Одно из первых моих воспоминаний из детства связано с фотографией. Тогда мне было три года, и у нас дома была фотография, где я сижу в коляске. Обычная детская фотография: на мне синяя футболочка, жёлтая панамка, а на ногах маленькие коричневые сандали. Снимок был сделан возле нашего девятиэтажного дома. Коляска стояла на тротуаре, а над ней нежное летнее солнце. Но каждый раз, когда я смотрел на эту фотографию, я начинал плакать. Я спрашивал у мамы и папы: «Почему я один здесь?» Они отвечали, что просто были за кадром, а потом пытались успокоить меня и обнимали. Интересно, что уже в три года я был достаточно осознанным ребёнком. И даже тогда мне казалось, что нет причины плакать, но моё детское бессознательное всегда было сильнее. Почему именно эта фотография вызывала слёзы для меня до сих пор загадка.
Я был тихим ребёнком. Мама с папой целыми днями работали. Родители рассказывали, что высыпали игрушки на пол и я мог играть сам с собой часами. Я не кричал, не капризничал, мне было комфортно наедине с собой. Из-за того, что я много времени проводил один, у меня развилась бурная фантазия. Я обожал придумывать. Часто представлял, что игрушки живые и общаются между собой. Мечтал быть супергероем, спасать людей. Из-за нехватки внимания я был зависим от одобрения, и роль спасителя меня привлекала. Я старался помогать по дому, чтобы меня похвалили. Однажды даже попытался пропылесосить комнату. К сожалению, пылесос сломался, и больше мне его не давали, а после этого вообще запретили помогать по дому.

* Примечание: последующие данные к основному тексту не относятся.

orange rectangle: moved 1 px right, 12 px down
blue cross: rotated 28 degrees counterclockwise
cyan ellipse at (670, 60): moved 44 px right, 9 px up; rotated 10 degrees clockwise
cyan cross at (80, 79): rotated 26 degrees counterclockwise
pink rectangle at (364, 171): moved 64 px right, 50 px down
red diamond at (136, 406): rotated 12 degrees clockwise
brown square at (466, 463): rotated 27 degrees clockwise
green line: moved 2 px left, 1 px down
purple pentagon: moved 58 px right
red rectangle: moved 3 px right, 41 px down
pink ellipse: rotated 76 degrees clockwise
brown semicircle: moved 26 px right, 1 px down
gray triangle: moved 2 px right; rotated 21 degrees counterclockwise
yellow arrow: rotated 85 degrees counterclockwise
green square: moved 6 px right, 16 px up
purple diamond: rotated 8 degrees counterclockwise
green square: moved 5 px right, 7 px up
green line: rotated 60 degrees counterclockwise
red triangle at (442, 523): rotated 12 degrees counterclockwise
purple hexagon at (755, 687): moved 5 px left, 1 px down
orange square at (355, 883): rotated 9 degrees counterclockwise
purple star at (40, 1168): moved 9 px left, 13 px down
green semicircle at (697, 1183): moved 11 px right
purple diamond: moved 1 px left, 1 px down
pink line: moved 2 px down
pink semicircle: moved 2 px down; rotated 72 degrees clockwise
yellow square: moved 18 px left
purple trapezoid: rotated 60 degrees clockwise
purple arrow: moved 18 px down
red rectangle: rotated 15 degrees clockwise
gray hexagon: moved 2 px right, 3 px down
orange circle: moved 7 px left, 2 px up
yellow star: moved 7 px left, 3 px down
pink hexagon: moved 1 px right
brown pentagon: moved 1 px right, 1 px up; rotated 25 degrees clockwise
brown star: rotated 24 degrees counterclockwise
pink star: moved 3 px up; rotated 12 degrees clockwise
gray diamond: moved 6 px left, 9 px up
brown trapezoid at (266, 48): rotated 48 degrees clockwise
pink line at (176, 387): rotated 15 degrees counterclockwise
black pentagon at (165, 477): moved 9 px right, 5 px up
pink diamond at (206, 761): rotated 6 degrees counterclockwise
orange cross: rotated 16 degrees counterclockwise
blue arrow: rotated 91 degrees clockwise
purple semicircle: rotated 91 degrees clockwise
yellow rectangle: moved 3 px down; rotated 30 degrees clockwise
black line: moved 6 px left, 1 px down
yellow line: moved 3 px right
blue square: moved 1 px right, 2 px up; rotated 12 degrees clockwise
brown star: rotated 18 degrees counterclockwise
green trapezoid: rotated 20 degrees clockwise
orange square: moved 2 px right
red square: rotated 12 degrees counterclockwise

Когда мне было четыре года, во мне обострилось сильное чувство справедливости. Помню, я познакомился с мальчиком со двора, у которого была большая коллекция резиновых динозавров. Однажды он рассказал, что потерял одного динозавра, вроде бы забыл в песочнице, но теперь его там нет. Мы долго искали, но так и не нашли.
На следующий день я увидел, как другой ребёнок играет с точно таким же динозавром, который потерял мой друг. Я ни секунды не раздумывал: подбежал, выхватил игрушку и помчался домой. Мы тогда жили на девятом этаже, лифта не было, но я был в таком эмоциональном подъёме, что добежал до квартиры без отдышки. Мне казалось, что я совершаю великое дело. Буквально подвиг Геракла. Представлял, как сильно обрадуется мой новый друг и как меня похвалят.
Я всё рассказал маме. Она быстро поняла, что происходит, и мы вместе пошли во двор устраивать очную ставку. К сожалению, моё ликование длилось недолго. Оказалось, что это был не тот динозавр. Просто очень похожий. Мне пришлось вернуть игрушку и извиниться. Я был разочарован. Казалось, что я был так близко к тому, чтобы стать тем, кем представлял себя в фантазиях: сильным, мужественным, храбрым Рустемом.